La ética en la era digital: la desinformación, la manipulación algorítmica y la vigilancia masiva representan serias amenazas para la democracia y los derechos humanos. León XIV podría liderar un debate global sobre la ética de la inteligencia artificial, la protección de la privacidad y el uso responsable de las redes sociales. Podría abogar por una gobernanza democrática de la tecnología, que priorice el bien común sobre los intereses privados.

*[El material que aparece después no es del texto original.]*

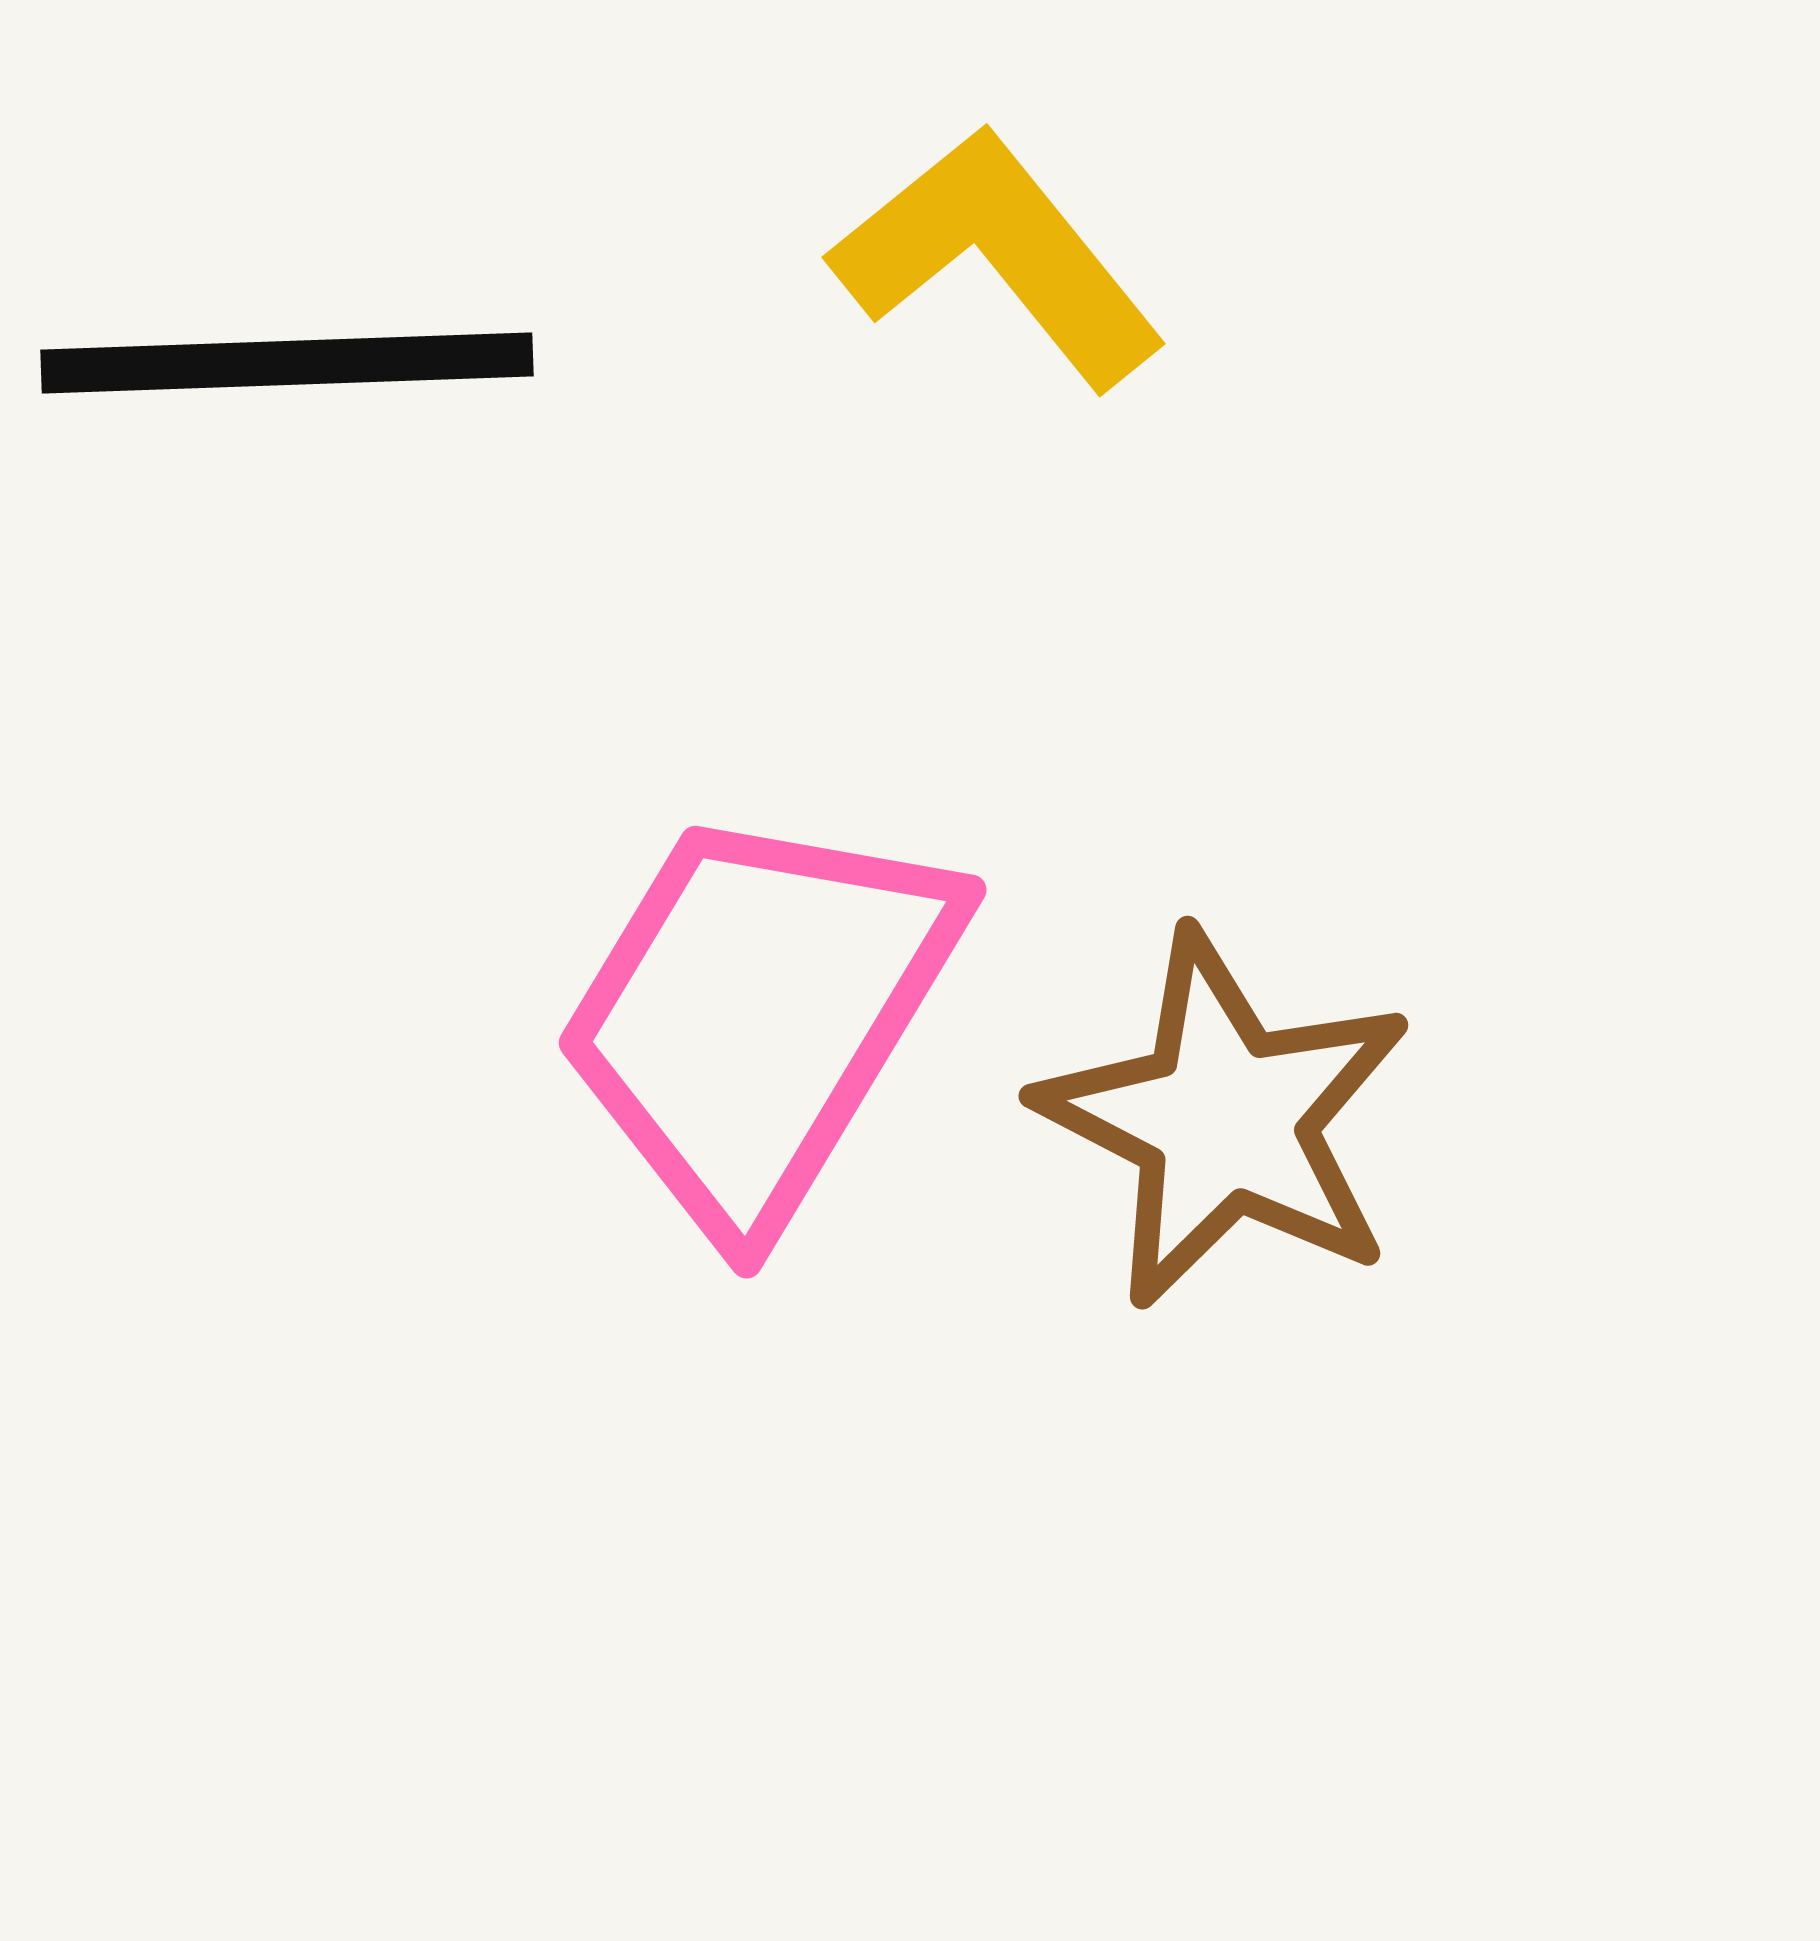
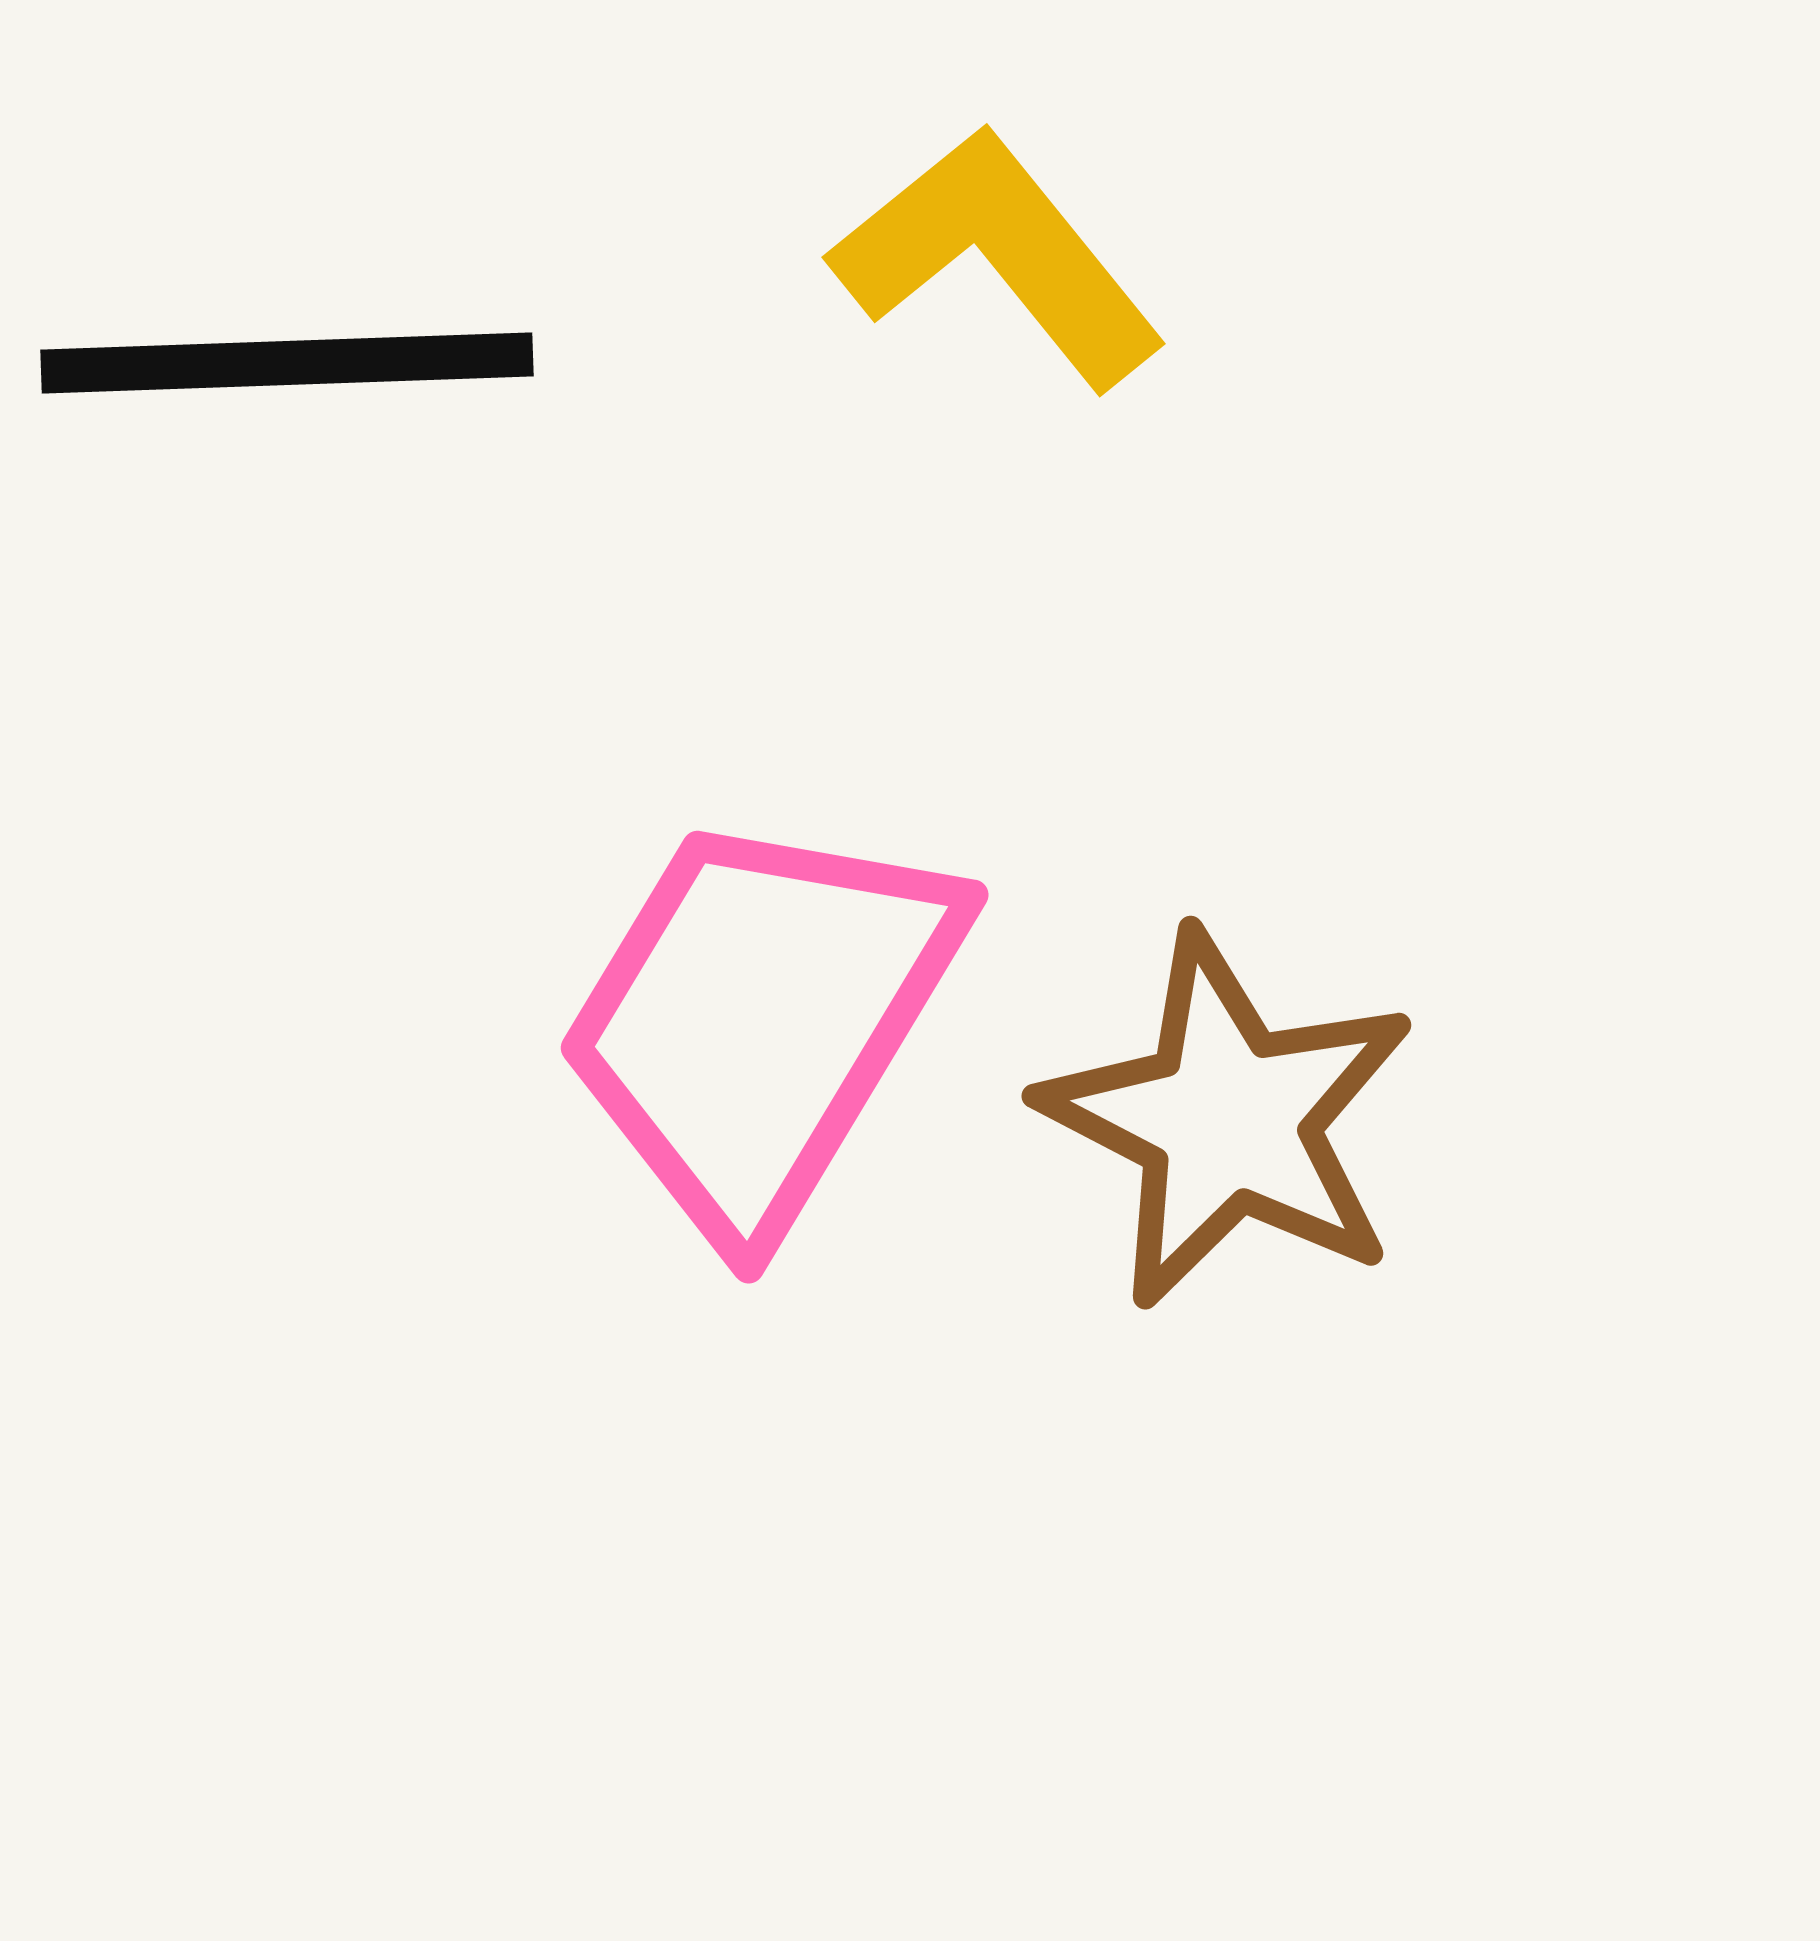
pink trapezoid: moved 2 px right, 5 px down
brown star: moved 3 px right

El futuro de la Unión Europea: con la disminución de la fe en Europa, el papel del Vaticano se vuelve más complejo en la política continental. León XIV podría ser un actor clave en la promoción de los valores fundacionales de la Unión, y contribuir a dar forma a un futuro donde la fe y la razón trabajen juntas.

Un León XIV, por lo tanto, necesitaría ser un estratega político astuto, un líder moral visionario y un comunicador eficaz. Su misión sería conducir a la Iglesia —y al mundo— a través de un período de profunda incertidumbre, defendiendo la dignidad humana, la justicia social y la paz global.

Para algunos, el nombramiento de un nuevo papa puede significar la renovación de su fe; para otros, un evento geopolítico que suma un nuevo actor a la mesa de este mundo surrealista.